◆ **TASK BRIEF**: Repeat the records given below in full, with no changes.

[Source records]
····················
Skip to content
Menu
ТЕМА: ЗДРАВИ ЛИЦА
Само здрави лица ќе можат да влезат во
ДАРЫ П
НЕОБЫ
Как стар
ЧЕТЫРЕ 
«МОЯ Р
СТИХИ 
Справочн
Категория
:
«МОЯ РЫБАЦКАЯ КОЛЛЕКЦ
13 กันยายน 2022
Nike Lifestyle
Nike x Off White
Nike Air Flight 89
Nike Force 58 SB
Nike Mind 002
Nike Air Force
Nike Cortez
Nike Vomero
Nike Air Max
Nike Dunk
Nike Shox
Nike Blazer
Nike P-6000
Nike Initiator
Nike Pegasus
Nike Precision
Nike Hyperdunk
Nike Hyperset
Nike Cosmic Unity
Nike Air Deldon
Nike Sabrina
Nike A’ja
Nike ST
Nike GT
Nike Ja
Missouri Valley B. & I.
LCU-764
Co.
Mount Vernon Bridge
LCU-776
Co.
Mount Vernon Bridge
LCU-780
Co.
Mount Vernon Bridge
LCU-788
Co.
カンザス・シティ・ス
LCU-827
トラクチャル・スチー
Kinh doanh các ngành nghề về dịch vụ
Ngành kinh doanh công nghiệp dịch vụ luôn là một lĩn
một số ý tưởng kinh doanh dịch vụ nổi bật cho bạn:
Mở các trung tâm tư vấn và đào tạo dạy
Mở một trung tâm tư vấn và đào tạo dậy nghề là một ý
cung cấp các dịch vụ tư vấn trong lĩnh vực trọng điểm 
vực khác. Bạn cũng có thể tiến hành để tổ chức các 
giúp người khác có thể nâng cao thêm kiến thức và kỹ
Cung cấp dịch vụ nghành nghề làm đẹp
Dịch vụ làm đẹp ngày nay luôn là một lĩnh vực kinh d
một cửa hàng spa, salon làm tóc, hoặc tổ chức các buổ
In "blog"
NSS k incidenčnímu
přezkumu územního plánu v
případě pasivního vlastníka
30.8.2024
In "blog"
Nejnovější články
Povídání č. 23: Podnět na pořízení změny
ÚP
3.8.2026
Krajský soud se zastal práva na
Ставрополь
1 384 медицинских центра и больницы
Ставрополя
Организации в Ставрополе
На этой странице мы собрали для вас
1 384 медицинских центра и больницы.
····················
◆ **EXERCISE SOLUTION**:
Skip to content
Menu
ТЕМА: ЗДРАВИ ЛИЦА
Само здрави лица ќе можат да влезат во
ДАРЫ П
НЕОБЫ
Как стар
ЧЕТЫРЕ 
«МОЯ Р
СТИХИ 
Справочн
Категория
:
«МОЯ РЫБАЦКАЯ КОЛЛЕКЦ
13 กันยายน 2022
Nike Lifestyle
Nike x Off White
Nike Air Flight 89
Nike Force 58 SB
Nike Mind 002
Nike Air Force
Nike Cortez
Nike Vomero
Nike Air Max
Nike Dunk
Nike Shox
Nike Blazer
Nike P-6000
Nike Initiator
Nike Pegasus
Nike Precision
Nike Hyperdunk
Nike Hyperset
Nike Cosmic Unity
Nike Air Deldon
Nike Sabrina
Nike A’ja
Nike ST
Nike GT
Nike Ja
Missouri Valley B. & I.
LCU-764
Co.
Mount Vernon Bridge
LCU-776
Co.
Mount Vernon Bridge
LCU-780
Co.
Mount Vernon Bridge
LCU-788
Co.
カンザス・シティ・ス
LCU-827
トラクチャル・スチー
Kinh doanh các ngành nghề về dịch vụ
Ngành kinh doanh công nghiệp dịch vụ luôn là một lĩn
một số ý tưởng kinh doanh dịch vụ nổi bật cho bạn:
Mở các trung tâm tư vấn và đào tạo dạy
Mở một trung tâm tư vấn và đào tạo dậy nghề là một ý
cung cấp các dịch vụ tư vấn trong lĩnh vực trọng điểm 
vực khác. Bạn cũng có thể tiến hành để tổ chức các 
giúp người khác có thể nâng cao thêm kiến thức và kỹ
Cung cấp dịch vụ nghành nghề làm đẹp
Dịch vụ làm đẹp ngày nay luôn là một lĩnh vực kinh d
một cửa hàng spa, salon làm tóc, hoặc tổ chức các buổ
In "blog"
NSS k incidenčnímu
přezkumu územního plánu v
případě pasivního vlastníka
30.8.2024
In "blog"
Nejnovější články
Povídání č. 23: Podnět na pořízení změny
ÚP
3.8.2026
Krajský soud se zastal práva na
Ставрополь
1 384 медицинских центра и больницы
Ставрополя
Организации в Ставрополе
На этой странице мы собрали для вас
1 384 медицинских центра и больницы.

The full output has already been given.